>>
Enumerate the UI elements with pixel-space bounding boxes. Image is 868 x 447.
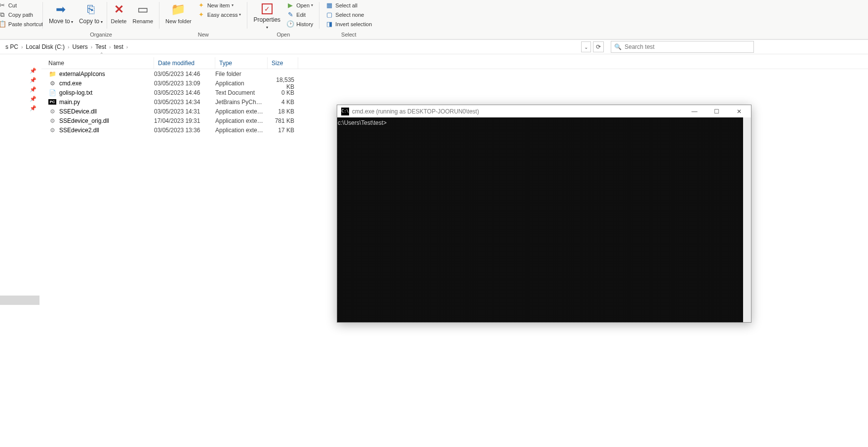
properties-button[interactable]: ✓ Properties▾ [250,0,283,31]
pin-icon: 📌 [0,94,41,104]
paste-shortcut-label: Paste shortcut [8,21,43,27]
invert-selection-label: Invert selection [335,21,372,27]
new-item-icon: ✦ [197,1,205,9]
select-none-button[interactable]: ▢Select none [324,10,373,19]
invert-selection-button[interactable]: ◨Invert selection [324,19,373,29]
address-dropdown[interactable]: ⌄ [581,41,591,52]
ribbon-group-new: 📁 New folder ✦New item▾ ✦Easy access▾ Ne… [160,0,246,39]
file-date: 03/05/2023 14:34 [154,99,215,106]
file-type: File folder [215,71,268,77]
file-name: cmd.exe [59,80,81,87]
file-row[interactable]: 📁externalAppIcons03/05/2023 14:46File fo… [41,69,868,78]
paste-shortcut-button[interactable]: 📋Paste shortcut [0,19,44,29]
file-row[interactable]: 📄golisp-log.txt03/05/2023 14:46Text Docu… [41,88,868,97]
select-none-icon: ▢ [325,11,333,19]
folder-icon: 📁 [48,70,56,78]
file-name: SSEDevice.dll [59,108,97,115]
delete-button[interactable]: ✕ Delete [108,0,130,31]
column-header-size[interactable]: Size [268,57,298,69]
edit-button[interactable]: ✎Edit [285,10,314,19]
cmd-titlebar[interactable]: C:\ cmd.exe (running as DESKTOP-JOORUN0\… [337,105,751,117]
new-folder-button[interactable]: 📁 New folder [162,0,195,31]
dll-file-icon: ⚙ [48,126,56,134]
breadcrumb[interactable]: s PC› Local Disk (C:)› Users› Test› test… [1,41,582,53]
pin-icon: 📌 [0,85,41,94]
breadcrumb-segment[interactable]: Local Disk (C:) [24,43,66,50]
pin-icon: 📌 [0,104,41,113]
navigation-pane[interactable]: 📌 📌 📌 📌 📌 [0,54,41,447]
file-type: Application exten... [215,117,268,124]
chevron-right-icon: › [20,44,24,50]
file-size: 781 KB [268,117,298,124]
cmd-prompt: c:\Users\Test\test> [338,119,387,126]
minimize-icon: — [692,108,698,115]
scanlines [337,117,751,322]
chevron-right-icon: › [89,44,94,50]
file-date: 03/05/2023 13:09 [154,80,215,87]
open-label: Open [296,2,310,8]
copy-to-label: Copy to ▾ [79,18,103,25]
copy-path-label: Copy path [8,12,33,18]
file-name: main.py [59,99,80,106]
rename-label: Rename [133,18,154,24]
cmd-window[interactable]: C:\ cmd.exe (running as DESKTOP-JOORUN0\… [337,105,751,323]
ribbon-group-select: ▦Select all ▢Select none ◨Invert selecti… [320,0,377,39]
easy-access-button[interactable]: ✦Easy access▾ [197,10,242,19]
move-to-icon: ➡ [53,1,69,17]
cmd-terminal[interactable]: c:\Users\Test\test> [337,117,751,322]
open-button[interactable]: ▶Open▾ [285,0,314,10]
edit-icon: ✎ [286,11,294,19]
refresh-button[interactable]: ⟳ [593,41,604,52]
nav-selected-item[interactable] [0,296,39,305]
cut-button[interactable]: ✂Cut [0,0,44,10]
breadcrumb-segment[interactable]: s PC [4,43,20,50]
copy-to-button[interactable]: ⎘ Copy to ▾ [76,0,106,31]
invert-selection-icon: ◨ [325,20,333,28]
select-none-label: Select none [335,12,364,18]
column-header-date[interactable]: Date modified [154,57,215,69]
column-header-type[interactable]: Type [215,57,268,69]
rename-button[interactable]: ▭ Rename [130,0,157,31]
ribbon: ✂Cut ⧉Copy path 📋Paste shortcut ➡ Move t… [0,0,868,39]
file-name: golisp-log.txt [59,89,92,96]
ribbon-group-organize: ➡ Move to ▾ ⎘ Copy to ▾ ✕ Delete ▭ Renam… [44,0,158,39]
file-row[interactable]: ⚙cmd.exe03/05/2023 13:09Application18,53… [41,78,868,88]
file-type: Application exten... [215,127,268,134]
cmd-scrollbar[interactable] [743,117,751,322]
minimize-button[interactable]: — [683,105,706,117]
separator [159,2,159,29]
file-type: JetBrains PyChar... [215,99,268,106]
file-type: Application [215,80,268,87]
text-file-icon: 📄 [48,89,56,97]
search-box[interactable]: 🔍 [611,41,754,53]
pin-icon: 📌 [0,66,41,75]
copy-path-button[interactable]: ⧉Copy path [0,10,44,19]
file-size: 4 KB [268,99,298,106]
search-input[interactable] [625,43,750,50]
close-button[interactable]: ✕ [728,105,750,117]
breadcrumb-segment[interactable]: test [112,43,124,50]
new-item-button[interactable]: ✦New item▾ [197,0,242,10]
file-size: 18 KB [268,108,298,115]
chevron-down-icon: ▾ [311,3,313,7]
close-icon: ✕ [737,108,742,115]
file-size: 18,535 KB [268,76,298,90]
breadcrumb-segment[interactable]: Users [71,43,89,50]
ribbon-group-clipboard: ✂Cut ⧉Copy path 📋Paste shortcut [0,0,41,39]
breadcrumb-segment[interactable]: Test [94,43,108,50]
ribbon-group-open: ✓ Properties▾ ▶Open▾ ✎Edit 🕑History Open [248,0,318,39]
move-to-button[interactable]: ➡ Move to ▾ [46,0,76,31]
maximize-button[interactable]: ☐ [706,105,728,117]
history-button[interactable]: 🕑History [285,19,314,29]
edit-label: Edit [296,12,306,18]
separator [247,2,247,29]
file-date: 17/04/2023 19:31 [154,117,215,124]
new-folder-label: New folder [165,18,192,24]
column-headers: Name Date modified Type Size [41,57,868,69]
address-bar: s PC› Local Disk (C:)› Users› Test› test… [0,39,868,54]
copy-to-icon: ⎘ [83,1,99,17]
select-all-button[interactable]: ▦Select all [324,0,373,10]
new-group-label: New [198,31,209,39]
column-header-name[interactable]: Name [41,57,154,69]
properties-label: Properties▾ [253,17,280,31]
<<
# [EXERCISE DESCRIPTION]
Copy the records above exactly. The pictures are not part of the copy.

# [SOLUTION]
Enumerate the UI elements with pixel-space bounding boxes. Image is 868 x 447.
properties-button[interactable]: ✓ Properties▾ [250,0,283,31]
pin-icon: 📌 [0,94,41,104]
paste-shortcut-label: Paste shortcut [8,21,43,27]
invert-selection-label: Invert selection [335,21,372,27]
new-item-icon: ✦ [197,1,205,9]
select-none-button[interactable]: ▢Select none [324,10,373,19]
invert-selection-button[interactable]: ◨Invert selection [324,19,373,29]
address-dropdown[interactable]: ⌄ [581,41,591,52]
ribbon-group-new: 📁 New folder ✦New item▾ ✦Easy access▾ Ne… [160,0,246,39]
file-date: 03/05/2023 14:34 [154,99,215,106]
file-type: File folder [215,71,268,77]
file-name: cmd.exe [59,80,81,87]
file-row[interactable]: 📁externalAppIcons03/05/2023 14:46File fo… [41,69,868,78]
paste-shortcut-button[interactable]: 📋Paste shortcut [0,19,44,29]
file-row[interactable]: 📄golisp-log.txt03/05/2023 14:46Text Docu… [41,88,868,97]
select-none-icon: ▢ [325,11,333,19]
folder-icon: 📁 [48,70,56,78]
file-name: SSEDevice.dll [59,108,97,115]
delete-button[interactable]: ✕ Delete [108,0,130,31]
column-header-size[interactable]: Size [268,57,298,69]
edit-button[interactable]: ✎Edit [285,10,314,19]
cmd-titlebar[interactable]: C:\ cmd.exe (running as DESKTOP-JOORUN0\… [337,105,751,117]
new-folder-button[interactable]: 📁 New folder [162,0,195,31]
dll-file-icon: ⚙ [48,126,56,134]
breadcrumb[interactable]: s PC› Local Disk (C:)› Users› Test› test… [1,41,582,53]
pin-icon: 📌 [0,85,41,94]
breadcrumb-segment[interactable]: Local Disk (C:) [24,43,66,50]
pin-icon: 📌 [0,104,41,113]
navigation-pane[interactable]: 📌 📌 📌 📌 📌 [0,54,41,447]
file-type: Application exten... [215,117,268,124]
chevron-right-icon: › [20,44,24,50]
file-size: 781 KB [268,117,298,124]
cmd-prompt: c:\Users\Test\test> [338,119,387,126]
minimize-icon: — [692,108,698,115]
scanlines [337,117,751,322]
chevron-right-icon: › [89,44,94,50]
file-date: 03/05/2023 13:09 [154,80,215,87]
open-label: Open [296,2,310,8]
copy-to-label: Copy to ▾ [79,18,103,25]
copy-path-label: Copy path [8,12,33,18]
file-name: main.py [59,99,80,106]
rename-label: Rename [133,18,154,24]
cmd-window[interactable]: C:\ cmd.exe (running as DESKTOP-JOORUN0\… [337,105,751,323]
ribbon-group-select: ▦Select all ▢Select none ◨Invert selecti… [320,0,377,39]
easy-access-button[interactable]: ✦Easy access▾ [197,10,242,19]
move-to-icon: ➡ [53,1,69,17]
cmd-terminal[interactable]: c:\Users\Test\test> [337,117,751,322]
open-button[interactable]: ▶Open▾ [285,0,314,10]
edit-icon: ✎ [286,11,294,19]
refresh-button[interactable]: ⟳ [593,41,604,52]
nav-selected-item[interactable] [0,296,39,305]
cut-button[interactable]: ✂Cut [0,0,44,10]
breadcrumb-segment[interactable]: s PC [4,43,20,50]
copy-to-button[interactable]: ⎘ Copy to ▾ [76,0,106,31]
invert-selection-icon: ◨ [325,20,333,28]
select-none-label: Select none [335,12,364,18]
column-header-date[interactable]: Date modified [154,57,215,69]
column-header-type[interactable]: Type [215,57,268,69]
rename-button[interactable]: ▭ Rename [130,0,157,31]
ribbon: ✂Cut ⧉Copy path 📋Paste shortcut ➡ Move t… [0,0,868,39]
file-name: golisp-log.txt [59,89,92,96]
ribbon-group-organize: ➡ Move to ▾ ⎘ Copy to ▾ ✕ Delete ▭ Renam… [44,0,158,39]
file-row[interactable]: ⚙cmd.exe03/05/2023 13:09Application18,53… [41,78,868,88]
file-type: Application exten... [215,127,268,134]
cmd-scrollbar[interactable] [743,117,751,322]
minimize-button[interactable]: — [683,105,706,117]
separator [159,2,159,29]
file-type: JetBrains PyChar... [215,99,268,106]
file-type: Application [215,80,268,87]
text-file-icon: 📄 [48,89,56,97]
search-box[interactable]: 🔍 [611,41,754,53]
pin-icon: 📌 [0,66,41,75]
copy-path-button[interactable]: ⧉Copy path [0,10,44,19]
file-size: 4 KB [268,99,298,106]
search-input[interactable] [625,43,750,50]
close-button[interactable]: ✕ [728,105,750,117]
breadcrumb-segment[interactable]: test [112,43,124,50]
new-item-button[interactable]: ✦New item▾ [197,0,242,10]
file-size: 18 KB [268,108,298,115]
chevron-down-icon: ▾ [311,3,313,7]
close-icon: ✕ [737,108,742,115]
file-size: 18,535 KB [268,76,298,90]
breadcrumb-segment[interactable]: Users [71,43,89,50]
ribbon-group-clipboard: ✂Cut ⧉Copy path 📋Paste shortcut [0,0,41,39]
breadcrumb-segment[interactable]: Test [94,43,108,50]
ribbon-group-open: ✓ Properties▾ ▶Open▾ ✎Edit 🕑History Open [248,0,318,39]
move-to-button[interactable]: ➡ Move to ▾ [46,0,76,31]
maximize-button[interactable]: ☐ [706,105,728,117]
history-button[interactable]: 🕑History [285,19,314,29]
edit-label: Edit [296,12,306,18]
separator [247,2,247,29]
file-date: 17/04/2023 19:31 [154,117,215,124]
new-folder-label: New folder [165,18,192,24]
column-headers: Name Date modified Type Size [41,57,868,69]
address-bar: s PC› Local Disk (C:)› Users› Test› test… [0,39,868,54]
copy-to-icon: ⎘ [83,1,99,17]
select-all-button[interactable]: ▦Select all [324,0,373,10]
new-group-label: New [198,31,209,39]
column-header-name[interactable]: Name [41,57,154,69]
properties-label: Properties▾ [253,17,280,31]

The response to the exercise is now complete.